▶ Instructions to follow: Scan the material below for the string "Notre". Report every line that has it.
(Entries shown)
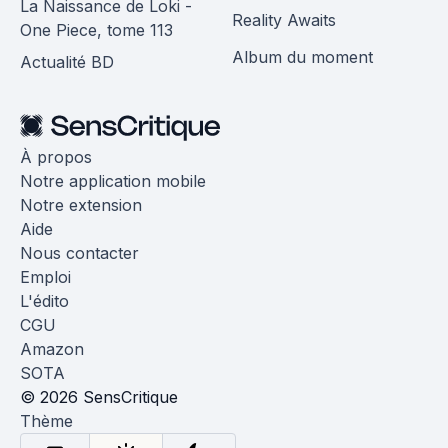
La Naissance de Loki -
Reality Awaits
One Piece, tome 113
Album du moment
Actualité BD
À propos
Notre application mobile
Notre extension
Aide
Nous contacter
Emploi
L'édito
CGU
Amazon
SOTA
© 2026 SensCritique
Thème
(End Entries shown)
▶ Answer to this exercise:
Notre application mobile
Notre extension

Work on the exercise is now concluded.